The feature is activated via:
features.locks-monkey-unlocking <on/off>
You'll see the message
"[<timestamp>] W [inodelk.c:653:pl_inode_setlk]
0-groot-locks: MONKEY LOCKING (forcing stuck lock)!" ... in
the logs indicating a request has been dropped.
2. Lock revocation - Once enabled, this feature will
revoke a *contended*lock (i.e. if nobody else asks
for the lock, we will not revoke it) either by the amount of time the
lock has been held, how many other lock requests are
waiting on the lock to be freed, or some combination of
both. Clients which are losing their locks will be
notified by receiving EAGAIN (send back to their callback
function).
The feature is activated via these options:
features.locks-revocation-secs <integer; 0 to
disable>
features.locks-revocation-clear-all [on/off]
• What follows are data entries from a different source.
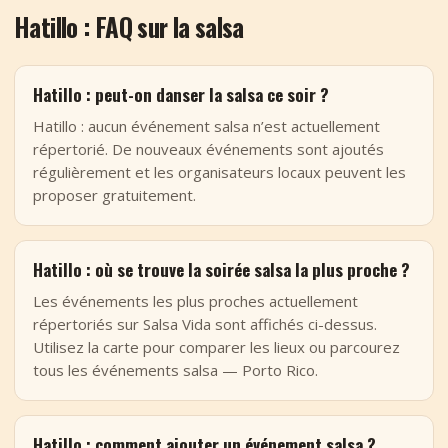
Hatillo : FAQ sur la salsa
Hatillo : peut-on danser la salsa ce soir ?
Hatillo : aucun événement salsa n’est actuellement
répertorié. De nouveaux événements sont ajoutés
régulièrement et les organisateurs locaux peuvent les
proposer gratuitement.
Hatillo : où se trouve la soirée salsa la plus proche ?
Les événements les plus proches actuellement
répertoriés sur Salsa Vida sont affichés ci-dessus.
Utilisez la carte pour comparer les lieux ou parcourez
tous les événements salsa — Porto Rico.
Hatillo : comment ajouter un événement salsa ?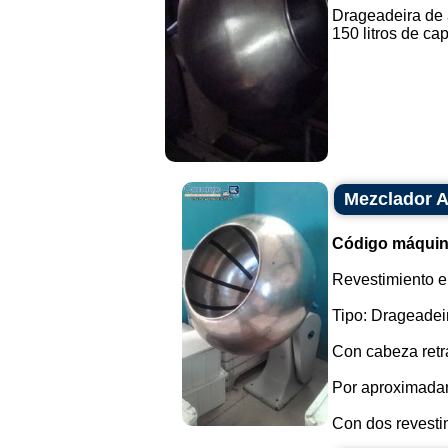
Drageadeira de 
150 litros de cap
Mezclador A
Código máquin
Revestimiento en
Tipo: Drageadei
Con cabeza retrá
Por aproximada
Con dos revestim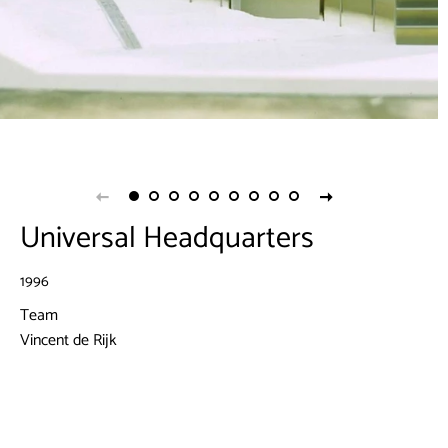
Universal Headquarters
1996
Team
Vincent de Rijk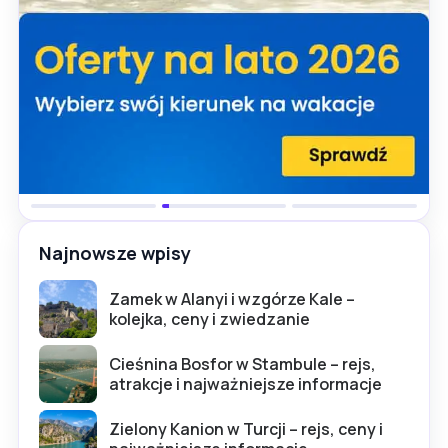
Najnowsze wpisy
Zamek w Alanyi i wzgórze Kale –
kolejka, ceny i zwiedzanie
Cieśnina Bosfor w Stambule – rejs,
atrakcje i najważniejsze informacje
Zielony Kanion w Turcji – rejs, ceny i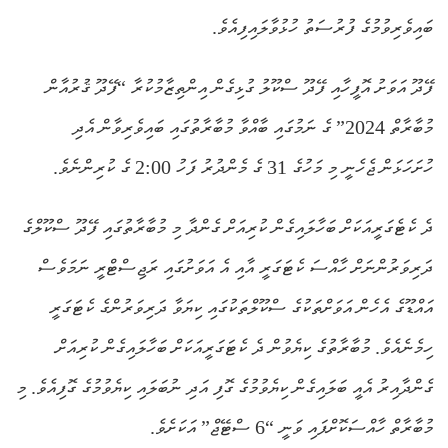
ބައިވެރިވުމުގެ ފުރުސަތު ހުޅުވާލައިފިއެވެ.
ފޭދޫ އަވަށު އޮފީހާއި ފޭދޫ ސްކޫލު ގުޅިގެން އިންތިޒާމުކުރާ “ފޭދޫ ޤުރުއާން
މުބާރާތް 2024” ގެ ނަމުގައި ބާއްވާ މުބާރާތުގައި ބައިވެރިވާން އެދި
ހުށަހަޅަން ޖެހެނީ މި މަހުގެ 31 ގެ މެންދުރު ފަހު 2:00 ގެ ކުރިންނެވެ.
ދެ ކެޓެގަރީއަކަށް ބަހާލައިގެން ކުރިއަށް ގެންދާ މި މުބާރާތުގައި ފޭދޫ ސްކޫލްގެ
ދަރިވަރުންނަށް ހާއްސަ ކެޓަގަރީ އާއި އެ އަވަށުގައި ރަޖިސްޓްރީ ނަމަވެސް
އައްޑޫގެ އެހެން އަވަށްތަކުގެ ސްކޫލްތަކުގައި ކިޔަވާ ދަރިވަރުންގެ ކެޓަގަރީ
ހިމެނެއެވެ. މުބާރާތުގެ ކިޔެވުން ދެ ކެޓަގަރީއަކަށް ބަހާލައިގެން ކުރިއަށް
ގެންދާއިރު އެއީ ބަލައިގެން ކިޔެވުމުގެ ގޮފި އަދި ނުބަލައި ކިޔެވުމުގެ ގޮފިއެވެ. މި
މުބާރާތް ހާއްސަކޮށްފައި ވަނީ “6 ސްޓޭޖް” އަކަށެވެ.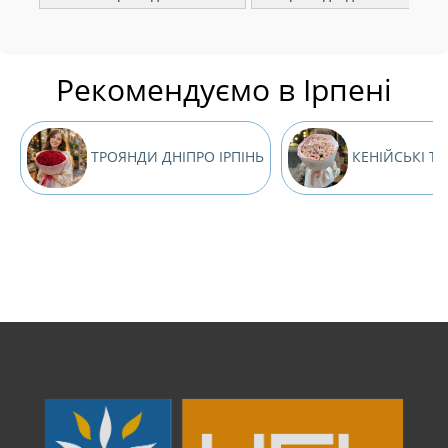
Рекомендуємо в Ірпені
ТРОЯНДИ ДНІПРО ІРПІНЬ
КЕНІЙСЬКІ Т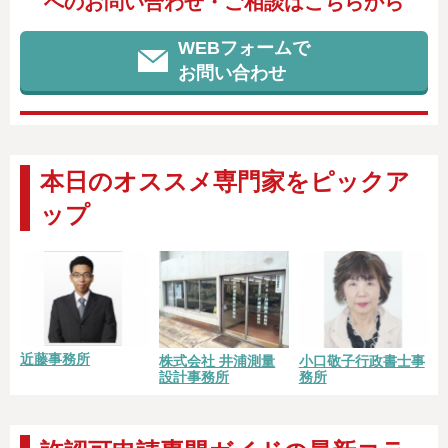
へのお問い合わせ・ご相談はこちらから
WEBフォームで
お問い合わせ
本日のオススメ専門家をピックア
ップ
近藤事務所
株式会社 井浦測量
小口敬子行政書士事
設計事務所
務所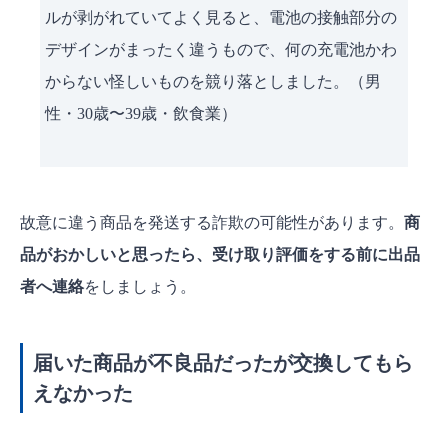
ルが剥がれていてよく見ると、電池の接触部分の
デザインがまったく違うもので、何の充電池かわ
からない怪しいものを競り落としました。（男
性・30歳〜39歳・飲食業）
故意に違う商品を発送する詐欺の可能性があります。
商
品がおかしいと思ったら、受け取り評価をする前に出品
者へ連絡
をしましょう。
届いた商品が不良品だったが交換してもら
えなかった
features.locks-revocation-max-blocked <integer>
Recommended settings are: 1800 seconds for a time based
timeout (give clients the benefit of the doubt, or chose a
max-blocked requires some experimentation depending on your
workload, but generally values of hundreds to low thousands
(it's normal for many ten's of locks to be taken out when
files are being written @ high throughput).